* [Source data]
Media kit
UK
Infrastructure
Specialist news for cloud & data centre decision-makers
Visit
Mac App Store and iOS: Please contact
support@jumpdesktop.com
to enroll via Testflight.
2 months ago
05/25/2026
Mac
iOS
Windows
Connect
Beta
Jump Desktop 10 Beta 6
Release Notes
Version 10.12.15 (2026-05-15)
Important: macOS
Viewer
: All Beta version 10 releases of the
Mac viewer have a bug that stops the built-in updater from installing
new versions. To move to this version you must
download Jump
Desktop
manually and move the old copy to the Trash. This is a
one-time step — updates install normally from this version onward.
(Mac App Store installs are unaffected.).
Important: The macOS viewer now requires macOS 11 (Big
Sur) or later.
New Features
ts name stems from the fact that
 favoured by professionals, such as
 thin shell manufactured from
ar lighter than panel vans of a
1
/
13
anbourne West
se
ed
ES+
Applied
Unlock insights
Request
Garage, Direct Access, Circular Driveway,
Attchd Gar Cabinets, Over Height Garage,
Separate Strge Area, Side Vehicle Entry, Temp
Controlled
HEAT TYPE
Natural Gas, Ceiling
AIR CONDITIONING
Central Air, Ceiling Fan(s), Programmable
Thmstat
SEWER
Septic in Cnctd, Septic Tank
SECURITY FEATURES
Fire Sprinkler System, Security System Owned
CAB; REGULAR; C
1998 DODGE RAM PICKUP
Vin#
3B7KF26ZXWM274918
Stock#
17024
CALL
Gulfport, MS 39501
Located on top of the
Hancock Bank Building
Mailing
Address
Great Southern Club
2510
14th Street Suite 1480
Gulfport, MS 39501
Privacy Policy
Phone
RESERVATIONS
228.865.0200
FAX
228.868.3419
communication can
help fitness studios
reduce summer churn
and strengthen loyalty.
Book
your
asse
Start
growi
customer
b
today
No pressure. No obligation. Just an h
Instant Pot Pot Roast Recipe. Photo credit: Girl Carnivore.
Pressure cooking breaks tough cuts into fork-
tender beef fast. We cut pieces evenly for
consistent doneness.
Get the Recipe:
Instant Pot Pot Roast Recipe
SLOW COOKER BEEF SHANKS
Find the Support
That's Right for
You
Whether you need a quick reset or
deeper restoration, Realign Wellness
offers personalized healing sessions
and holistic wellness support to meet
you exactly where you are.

==

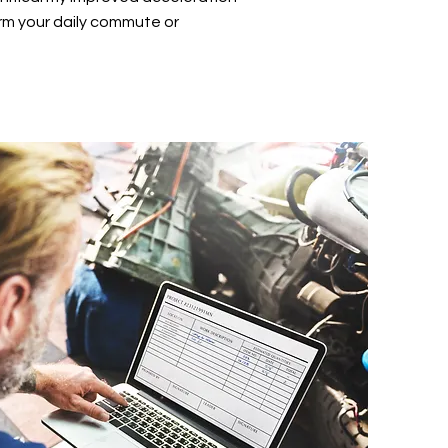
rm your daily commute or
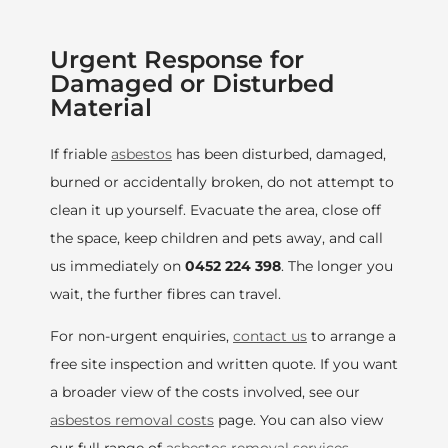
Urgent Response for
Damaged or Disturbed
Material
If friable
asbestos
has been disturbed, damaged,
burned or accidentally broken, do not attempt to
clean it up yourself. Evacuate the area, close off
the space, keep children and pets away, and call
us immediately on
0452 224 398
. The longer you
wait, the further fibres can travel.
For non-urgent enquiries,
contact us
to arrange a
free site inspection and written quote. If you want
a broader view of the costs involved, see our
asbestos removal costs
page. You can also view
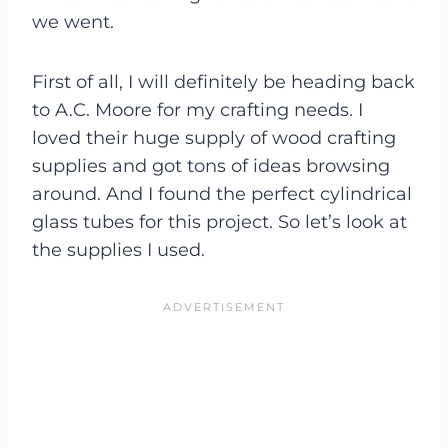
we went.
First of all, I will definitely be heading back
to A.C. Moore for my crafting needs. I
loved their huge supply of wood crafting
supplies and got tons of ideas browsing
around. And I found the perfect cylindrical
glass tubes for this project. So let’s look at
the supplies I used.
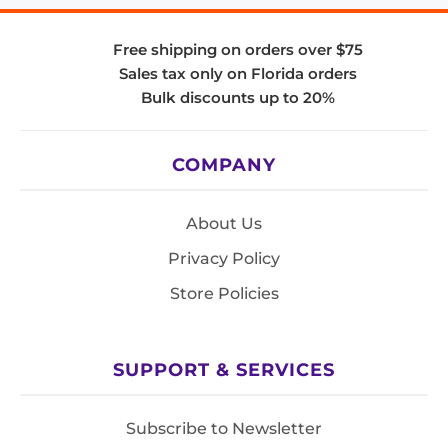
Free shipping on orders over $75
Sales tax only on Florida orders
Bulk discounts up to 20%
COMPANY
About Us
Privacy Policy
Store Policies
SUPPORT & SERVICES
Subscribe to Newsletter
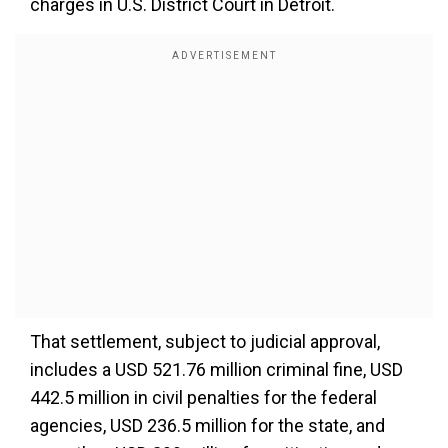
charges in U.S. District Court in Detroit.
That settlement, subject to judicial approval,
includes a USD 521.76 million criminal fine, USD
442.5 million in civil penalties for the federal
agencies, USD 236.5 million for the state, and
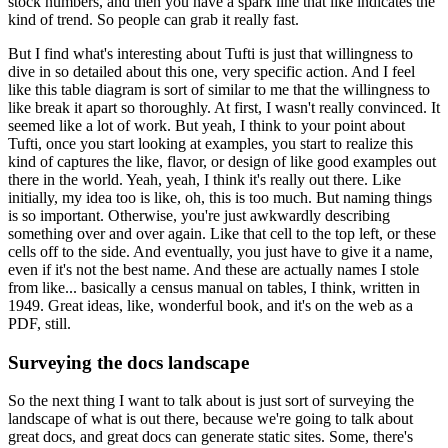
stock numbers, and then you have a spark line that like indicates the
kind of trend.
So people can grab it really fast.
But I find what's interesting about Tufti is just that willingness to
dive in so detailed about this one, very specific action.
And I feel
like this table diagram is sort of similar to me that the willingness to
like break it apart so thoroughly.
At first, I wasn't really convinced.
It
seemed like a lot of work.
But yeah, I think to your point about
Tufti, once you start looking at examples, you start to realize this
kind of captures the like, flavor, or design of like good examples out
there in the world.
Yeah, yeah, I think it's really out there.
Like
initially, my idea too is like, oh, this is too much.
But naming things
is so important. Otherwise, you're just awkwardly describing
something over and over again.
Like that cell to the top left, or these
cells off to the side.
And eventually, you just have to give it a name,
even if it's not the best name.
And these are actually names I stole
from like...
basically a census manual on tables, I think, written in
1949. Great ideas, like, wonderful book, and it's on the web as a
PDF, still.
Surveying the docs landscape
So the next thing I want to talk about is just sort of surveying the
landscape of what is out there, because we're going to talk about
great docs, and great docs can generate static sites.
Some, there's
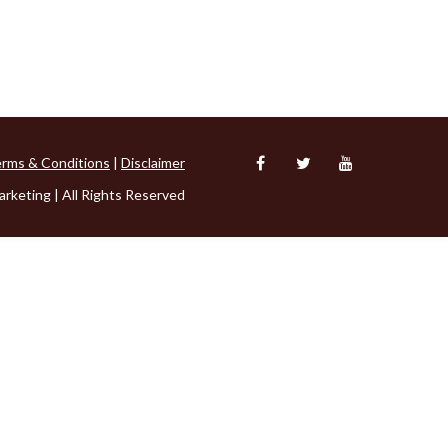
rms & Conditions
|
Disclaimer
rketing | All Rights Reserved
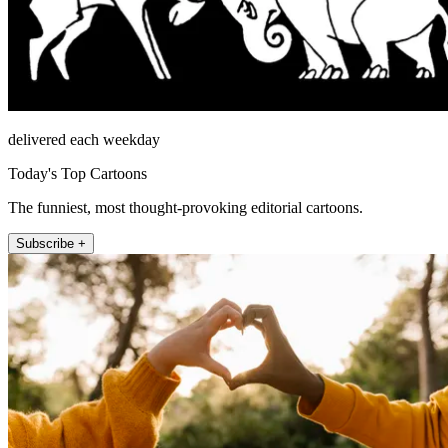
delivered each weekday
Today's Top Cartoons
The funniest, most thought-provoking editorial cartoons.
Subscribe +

* [Problem requirements] Look above for the line containing "No pressure. No obligation. Just an h" and the line containing "you exactly where you are.". Transcribe both, with the lines between them, exactly.

* [Written response]
No pressure. No obligation. Just an h
Instant Pot Pot Roast Recipe. Photo credit: Girl Carnivore.
Pressure cooking breaks tough cuts into fork-
tender beef fast. We cut pieces evenly for
consistent doneness.
Get the Recipe:
Instant Pot Pot Roast Recipe
SLOW COOKER BEEF SHANKS
Find the Support
That's Right for
You
Whether you need a quick reset or
deeper restoration, Realign Wellness
offers personalized healing sessions
and holistic wellness support to meet
you exactly where you are.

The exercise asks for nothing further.